Par un mémoire en défense enregistré le 27 mai 2024 le président du conseil départemental du Finistère informe le tribunal que par décision du 28 mars 2024 il a révisé le droit de Mme C veuve B au dispositif de l'aide sociale à l'hébergement sur la période du 16 janvier 2023 au 15 janvier 2026 vidant ainsi de sa substance le recours contentieux.

Par un courrier transmis par télérecours du 3 juin 2024, le tribunal administratif de Rennes a, en application des dispositions de l'article R. 612-5-1 du code de justice administrative, adressé une demande de maintien de la requête à Me Aveline Boquet et l'a invitée à présenter dans un délai d'un mois ses observations.

L'association tutélaire du Ponant, tutrice représentant Mme B née C, a été admise au bénéfice de l'aide juridictionnelle totale par une décision du 25 janvier 2024.

Vu les autres pièces du dossier.

Vu :

- la loi n° 91-647 du 10 juillet 1991 modifiée relative à l'aide juridique,

- le code de justice administrative.

Considérant ce qui suit :

1. Aux termes de l'article R. 222-1 du code de justice administrative : " () les présidents de formation de jugement des tribunaux () peuvent, par ordonnance : 1' Donner acte des désistements ()".

2. Aux termes de l'article R. 612-5-1 du code de justice administrative : " Lorsque l'état du dossier permet de s'interroger sur l'intérêt que la requête conserve pour son auteur, le président de la formation de jugement (), peut inviter le requérant à confirmer expressément le maintien de ses conclusions. La demande qui lui est adressée mentionne que, à défaut de réception de cette confirmation à l'expiration du délai fixé, qui ne peut être inférieur à un mois, il sera réputé s'être désisté de l'ensemble de ses conclusions. ".

3. Une demande de maintien de la requête a été adressée à Me Aveline Boquet le

3 juin 2024 et réceptionné le 4 juin suivant sur l'application télérecours en application des dispositions rappelées ci-dessus de l'article R. 612-5-1 du code de justice administrative. Ainsi, en l'absence de réponse confirmant expressément le maintien des conclusions de sa requête dans le délai d'un mois qui lui était imparti, la requérante doit être réputée s'être désistée de l'ensemble de ses conclusions, y compris celles présentées au titre des dispositions combinées de l'article L. 761-1 du code de justice administrative et de l'article 37 de la loi du 10 juillet 1991.

ORDONNE :

Article 1er : Il est donné acte du désistement de la requête de Mme C, veuve B.

Article 2 : La présente ordonnance sera notifiée à Mme C, veuve B et au département du Finistère.

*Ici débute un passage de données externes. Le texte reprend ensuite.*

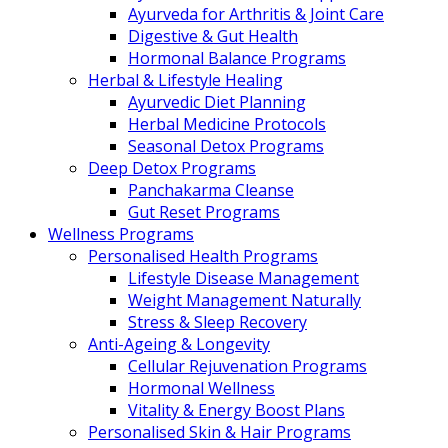
Ayurveda for Arthritis & Joint Care
Digestive & Gut Health
Hormonal Balance Programs
Herbal & Lifestyle Healing
Ayurvedic Diet Planning
Herbal Medicine Protocols
Seasonal Detox Programs
Deep Detox Programs
Panchakarma Cleanse
Gut Reset Programs
Wellness Programs
Personalised Health Programs
Lifestyle Disease Management
Weight Management Naturally
Stress & Sleep Recovery
Anti-Ageing & Longevity
Cellular Rejuvenation Programs
Hormonal Wellness
Vitality & Energy Boost Plans
Personalised Skin & Hair Programs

Fait à Rennes, le 6 septembre 2024.

Le Président désigné,

signé

G. Descombes,

La République mande et ordonne au préfet du Finistère en ce qui le concerne ou à tous commissaires de justice à ce requis en ce qui concerne les voies de droit commun contre les parties privées, de pourvoir à l'exécution de la présente décision.